AVAILABLE RECORDS
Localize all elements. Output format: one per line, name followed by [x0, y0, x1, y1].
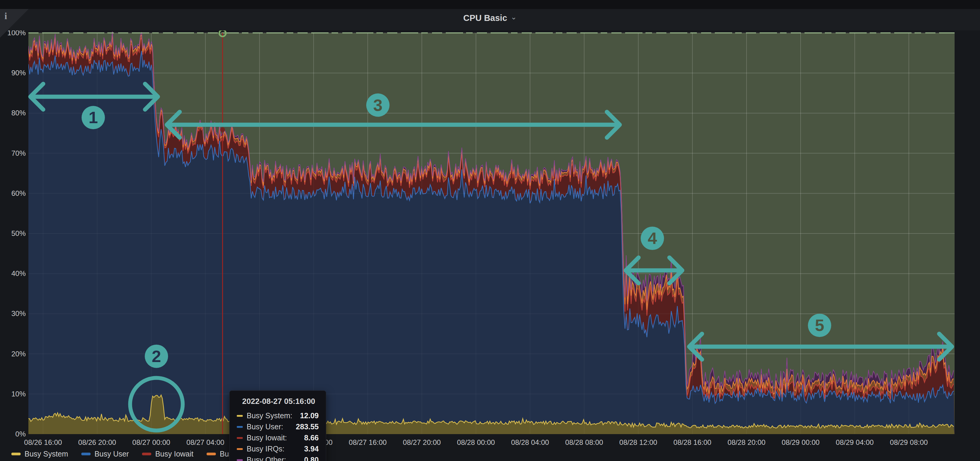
- tooltip-value: 3.94: [304, 445, 319, 453]
- info-icon: i: [5, 11, 7, 22]
- tooltip-label: Busy System:: [247, 412, 293, 420]
- x-tick-08-28-12-00: 08/28 12:00: [611, 438, 665, 447]
- x-tick-08-28-00-00: 08/28 00:00: [449, 438, 503, 447]
- panel-info-corner[interactable]: i: [0, 9, 39, 49]
- series-color-dash: [237, 448, 243, 450]
- tooltip-row-busy-user: Busy User: 283.55: [237, 421, 319, 432]
- x-tick-08-28-16-00: 08/28 16:00: [665, 438, 719, 447]
- x-tick-08-28-04-00: 08/28 04:00: [503, 438, 557, 447]
- x-tick-08-27-16-00: 08/27 16:00: [341, 438, 395, 447]
- svg-text:5: 5: [815, 316, 824, 335]
- tooltip-value: 283.55: [296, 423, 319, 431]
- tooltip-row-busy-other: Busy Other: 0.80: [237, 455, 319, 461]
- legend-label: Busy User: [94, 450, 129, 458]
- series-color-dash: [237, 459, 243, 461]
- svg-text:1: 1: [89, 108, 98, 127]
- tooltip-row-busy-iowait: Busy Iowait: 8.66: [237, 432, 319, 444]
- svg-text:3: 3: [373, 96, 382, 114]
- panel-title-menu[interactable]: CPU Basic ⌄: [0, 9, 980, 27]
- legend-item-busy-user[interactable]: Busy User: [81, 450, 129, 458]
- series-color-dash: [237, 437, 243, 439]
- legend-label: Busy System: [24, 450, 68, 458]
- legend-item-busy-iowait[interactable]: Busy Iowait: [142, 450, 193, 458]
- legend-swatch-busy-user: [81, 453, 91, 455]
- tooltip-timestamp: 2022-08-27 05:16:00: [242, 397, 319, 406]
- x-tick-08-27-04-00: 08/27 04:00: [178, 438, 232, 447]
- x-tick-08-28-20-00: 08/28 20:00: [720, 438, 773, 447]
- tooltip-row-busy-irqs: Busy IRQs: 3.94: [237, 444, 319, 455]
- cpu-basic-chart[interactable]: 12345: [0, 0, 980, 461]
- tooltip-label: Busy IRQs:: [247, 445, 284, 453]
- y-tick-30%: 30%: [0, 310, 26, 318]
- y-tick-90%: 90%: [0, 69, 26, 77]
- svg-text:4: 4: [648, 229, 657, 248]
- y-tick-20%: 20%: [0, 350, 26, 358]
- series-color-dash: [237, 426, 243, 428]
- crosshair-point-iowait: [220, 127, 225, 132]
- tooltip-value: 0.80: [304, 456, 319, 461]
- chevron-down-icon: ⌄: [511, 13, 517, 21]
- window-top-bar: [0, 0, 980, 9]
- y-tick-0%: 0%: [0, 430, 26, 438]
- y-tick-80%: 80%: [0, 109, 26, 117]
- hover-tooltip: 2022-08-27 05:16:00 Busy System: 12.09 B…: [229, 391, 326, 461]
- grafana-cpu-panel: { "window": { "title": "CPU Basic", "che…: [0, 0, 980, 461]
- series-color-dash: [237, 415, 243, 417]
- tooltip-row-busy-system: Busy System: 12.09: [237, 410, 319, 421]
- legend-swatch-busy-irqs: [207, 453, 216, 455]
- y-tick-60%: 60%: [0, 189, 26, 198]
- tooltip-label: Busy Other:: [247, 456, 286, 461]
- tooltip-value: 12.09: [300, 412, 319, 420]
- legend-swatch-busy-iowait: [142, 453, 151, 455]
- svg-text:2: 2: [152, 347, 161, 366]
- y-tick-40%: 40%: [0, 269, 26, 278]
- x-tick-08-29-00-00: 08/29 00:00: [774, 438, 827, 447]
- tooltip-label: Busy User:: [247, 423, 283, 431]
- y-tick-70%: 70%: [0, 149, 26, 157]
- x-tick-08-29-08-00: 08/29 08:00: [882, 438, 936, 447]
- tooltip-value: 8.66: [304, 434, 319, 442]
- panel-title-text: CPU Basic: [463, 13, 508, 23]
- legend-swatch-busy-system: [11, 453, 21, 455]
- legend-item-busy-system[interactable]: Busy System: [11, 450, 68, 458]
- legend-label: Busy Iowait: [155, 450, 193, 458]
- legend: Busy System Busy User Busy Iowait Busy I…: [11, 450, 256, 458]
- x-tick-08-26-16-00: 08/26 16:00: [16, 438, 70, 447]
- tooltip-label: Busy Iowait:: [247, 434, 287, 442]
- x-tick-08-26-20-00: 08/26 20:00: [70, 438, 124, 447]
- y-tick-10%: 10%: [0, 390, 26, 398]
- x-tick-08-28-08-00: 08/28 08:00: [557, 438, 611, 447]
- y-tick-50%: 50%: [0, 229, 26, 238]
- x-tick-08-27-20-00: 08/27 20:00: [395, 438, 449, 447]
- x-tick-08-27-00-00: 08/27 00:00: [124, 438, 178, 447]
- x-tick-08-29-04-00: 08/29 04:00: [828, 438, 881, 447]
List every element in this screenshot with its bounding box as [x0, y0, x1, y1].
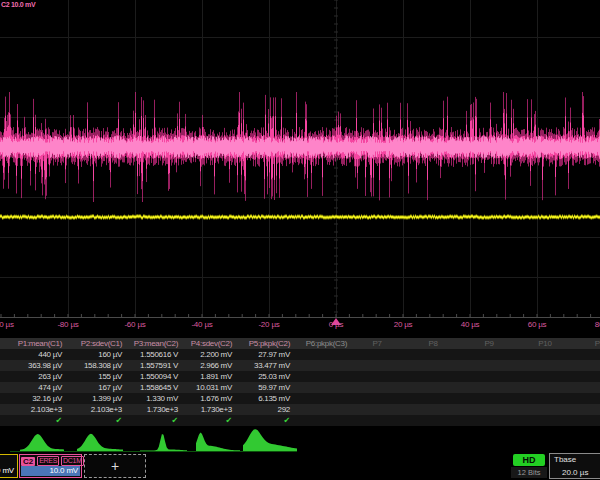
c2-scale-value: 10.0 mV [21, 466, 80, 476]
c1-scale-value: 10.0 mV [0, 466, 16, 476]
measure-column-header[interactable]: P11 [595, 338, 600, 349]
time-axis-label: 80 µs [595, 320, 600, 329]
add-trace-button[interactable]: + [84, 454, 146, 478]
channel-descriptor-c2[interactable]: C2ERESDC1M 10.0 mV [19, 454, 82, 478]
time-axis-label: -100 µs [0, 320, 14, 329]
c1-waveform-trace [1, 214, 600, 220]
measure-column-header[interactable]: P2:sdev(C1) [81, 338, 122, 349]
measure-status-check: ✔ [284, 415, 290, 426]
measure-value-cell: 1.558645 V [140, 382, 178, 393]
measure-status-check: ✔ [226, 415, 232, 426]
measure-value-cell: 27.97 mV [258, 349, 290, 360]
measure-value-cell: 1.550616 V [140, 349, 178, 360]
measure-column-header[interactable]: P1:mean(C1) [18, 338, 62, 349]
measure-value-cell: 10.031 mV [196, 382, 232, 393]
measure-row: 440 µV160 µV1.550616 V2.200 mV27.97 mV [0, 349, 600, 360]
measure-value-cell: 1.676 mV [200, 393, 232, 404]
measure-row: 2.103e+32.103e+31.730e+31.730e+3292 [0, 404, 600, 415]
measure-value-cell: 474 µV [38, 382, 62, 393]
oscilloscope-screen: C2 10.0 mV -100 µs-80 µs-60 µs-40 µs-20 … [0, 0, 600, 480]
measure-status-check: ✔ [172, 415, 178, 426]
measure-column-header[interactable]: P9 [484, 338, 493, 349]
histicon [196, 433, 240, 451]
measure-value-cell: 2.103e+3 [91, 404, 122, 415]
measure-column-header[interactable]: P4:sdev(C2) [191, 338, 232, 349]
time-axis-label: -40 µs [191, 320, 212, 329]
histicons [10, 429, 297, 452]
measure-column-header[interactable]: P6:pkpk(C3) [306, 338, 347, 349]
histicon [140, 434, 187, 451]
c2-waveform-trace [1, 92, 600, 202]
measure-value-cell: 1.550094 V [140, 371, 178, 382]
measure-value-cell: 155 µV [98, 371, 122, 382]
measure-value-cell: 1.730e+3 [201, 404, 232, 415]
measure-value-cell: 158.308 µV [84, 360, 122, 371]
time-axis-label: 40 µs [461, 320, 480, 329]
histicon [20, 434, 64, 451]
measure-value-cell: 33.477 mV [254, 360, 290, 371]
measure-row: 363.98 µV158.308 µV1.557591 V2.966 mV33.… [0, 360, 600, 371]
measure-value-cell: 440 µV [38, 349, 62, 360]
measure-value-cell: 1.891 mV [200, 371, 232, 382]
measure-column-header[interactable]: P3:mean(C2) [134, 338, 178, 349]
measure-value-cell: 363.98 µV [28, 360, 62, 371]
measure-value-cell: 25.03 mV [258, 371, 290, 382]
measure-value-cell: 1.557591 V [140, 360, 178, 371]
measure-row: 32.16 µV1.399 µV1.330 mV1.676 mV6.135 mV [0, 393, 600, 404]
measure-row: ✔✔✔✔✔ [0, 415, 600, 426]
measure-value-cell: 160 µV [98, 349, 122, 360]
measure-value-cell: 1.730e+3 [147, 404, 178, 415]
measure-value-cell: 263 µV [38, 371, 62, 382]
histicon [77, 434, 123, 451]
measure-value-cell: 1.330 mV [146, 393, 178, 404]
timebase-label: Tbase [554, 455, 576, 464]
measure-column-header[interactable]: P8 [428, 338, 437, 349]
measure-status-check: ✔ [116, 415, 122, 426]
measure-column-header[interactable]: P7 [372, 338, 381, 349]
measure-value-cell: 2.966 mV [200, 360, 232, 371]
time-ruler [0, 314, 600, 318]
channel-descriptor-c1[interactable]: C1DC1M 10.0 mV [0, 454, 18, 478]
measure-header-row: P1:mean(C1)P2:sdev(C1)P3:mean(C2)P4:sdev… [0, 338, 600, 349]
hd-badge[interactable]: HD [513, 454, 545, 466]
measure-value-cell: 292 [278, 404, 290, 415]
time-axis-label: -60 µs [124, 320, 145, 329]
measure-value-cell: 2.103e+3 [31, 404, 62, 415]
measure-value-cell: 32.16 µV [32, 393, 62, 404]
time-axis-label: -80 µs [57, 320, 78, 329]
measure-value-cell: 6.135 mV [258, 393, 290, 404]
time-axis: -100 µs-80 µs-60 µs-40 µs-20 µs0 µs20 µs… [0, 318, 600, 332]
measure-value-cell: 167 µV [98, 382, 122, 393]
time-axis-label: 60 µs [528, 320, 547, 329]
measure-value-cell: 2.200 mV [200, 349, 232, 360]
timebase-descriptor[interactable]: Tbase 20.0 µs [549, 453, 600, 479]
measure-row: 263 µV155 µV1.550094 V1.891 mV25.03 mV [0, 371, 600, 382]
measure-column-header[interactable]: P5:pkpk(C2) [249, 338, 290, 349]
channel-id-badge: C2 [21, 457, 35, 466]
measure-row: 474 µV167 µV1.558645 V10.031 mV59.97 mV [0, 382, 600, 393]
trace-label: C2 10.0 mV [1, 1, 35, 8]
measure-status-check: ✔ [56, 415, 62, 426]
hd-bits-label: 12 Bits [511, 467, 547, 478]
histicon [243, 429, 297, 451]
measure-column-header[interactable]: P10 [538, 338, 551, 349]
timebase-value: 20.0 µs [562, 468, 588, 477]
channel-coupling-badge: DC1M [61, 456, 84, 466]
time-axis-label: 0 µs [329, 320, 343, 329]
channel-coupling-badge: ERES [37, 456, 59, 466]
time-axis-label: 20 µs [394, 320, 413, 329]
measure-value-cell: 59.97 mV [258, 382, 290, 393]
measure-value-cell: 1.399 µV [92, 393, 122, 404]
time-axis-label: -20 µs [258, 320, 279, 329]
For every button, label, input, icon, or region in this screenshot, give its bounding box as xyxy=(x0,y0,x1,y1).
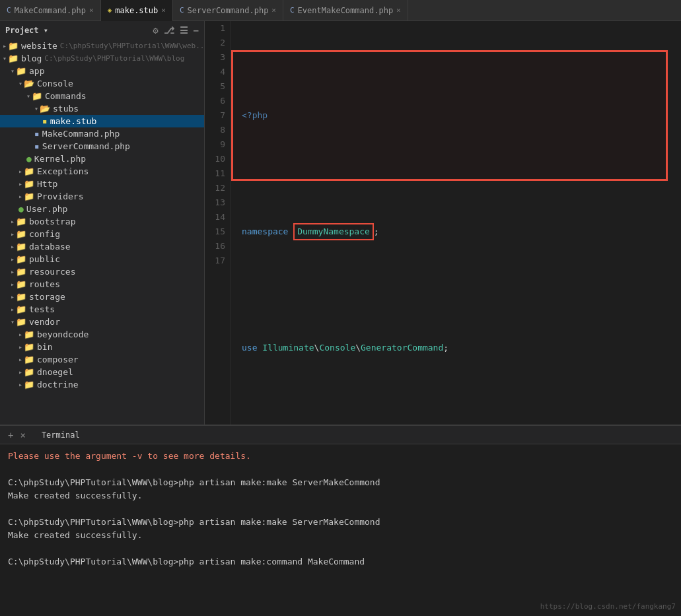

WORK TO COMPLETE
How many lines in the records above contain the word "title"? Reply with the number alone.

REPLY TO THE TASK
3